İran Dışişleri Bakanlığı Sözcüsü Nasır Kenani, "İran olarak nükleer müzakere sürecine bağlı kalmaya devam edeceğiz. İran içişlerini ilgilendiren konuların bir baskı aracı olarak kullanılmaya çalışılmasını kınıyoruz" dedi.
İran Dışişleri Bakanlığı Sözcüsü Nasır Kenani, İran’ın başkenti Tahran’da düzenlediği haftalık basın toplantısında gündeme ilişkin konuştu. Kenani, ABD ile nükleer anlaşmada Washington yönetiminin izlediği politikanın süreci zorlaştırdığını ve İran’ın buna karşılık taahhütlerine bağlı kaldığını söyleyerek, "Nükleer anlaşma sürecini ABD’nin izlediği politikalardaki çelişkiler ve taahhütlerine bağlı kalmaması zorlaştırdı. Buna karşılık bizim nükleer anlaşma konusunda duruşumuz net ve açık. En başından itibaren anlaşmada taahhütlerimize bağlı kaldık. ABD’li yetkililer, İran’ın baskı ve tehdit altında müzakere etmeye ve taviz vermeye istekli olmadığını, anlaşmanın kendi mantığına sahip olduğunu ve İran’ın müzakerelerdeki pozisyonunun tamamen açık olduğunu biliyor" dedi.
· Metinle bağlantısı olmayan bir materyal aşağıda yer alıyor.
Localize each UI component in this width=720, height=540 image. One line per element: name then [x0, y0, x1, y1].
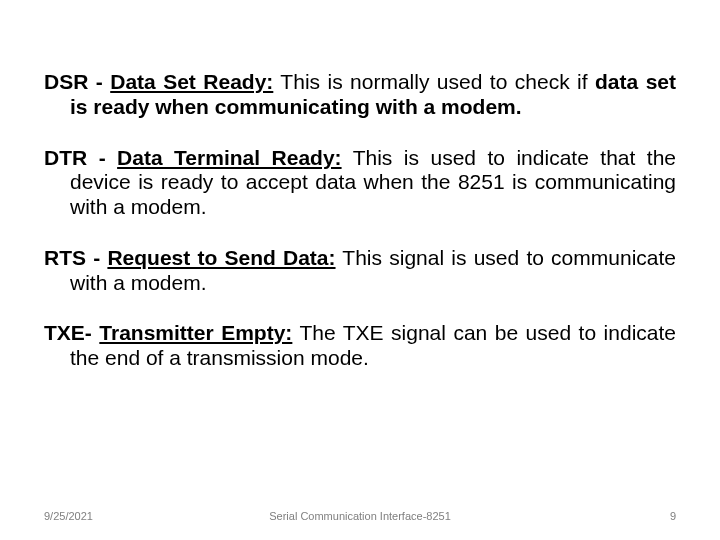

Batıyı ve ABD’yi ikiyüzlü olmakla suçlayan Kenani, "ABD’nin önceliği nükleer anlaşma değil ve farklı konulara yoğunlaşıyor. Batılı ortaklarımıza tavsiyemiz onların da ABD’ye teslim olmamaları yönünde. İran olarak nükleer müzakere sürecine bağlı kalmaya devam edeceğiz. ABD ve batılı müttefiklerin nükleer anlaşmaya duyduğu ihtiyaç İran’dan az değil” ifadelerini kullandı.
“İran içişlerinin baskı aracı olarak kullanılmasını kınıyoruz”
İran’da devam eden gösteriler nedeniyle Tahran’ın BM kadın komisyonu üyeliğinden çıkartılmasına ilişkin girişime tepki gösteren Kenani, insan hakları ve kadın konusunun bir siyasi baskı aracı olarak kullanılmaya çalışıldığını söyleyerek, "İran içişlerini ilgilendiren konuların bir baskı aracı olarak kullanılmaya çalışılmasını kınıyoruz” dedi.
Kenani ayrıca insan hakları konusunun BM tarafından siyasi bir baskı aracı olarak kullanılmasının uluslararası insan hakları gelişimine katkı sunmadığını ve kabul edilebilir olmadığını söyledi.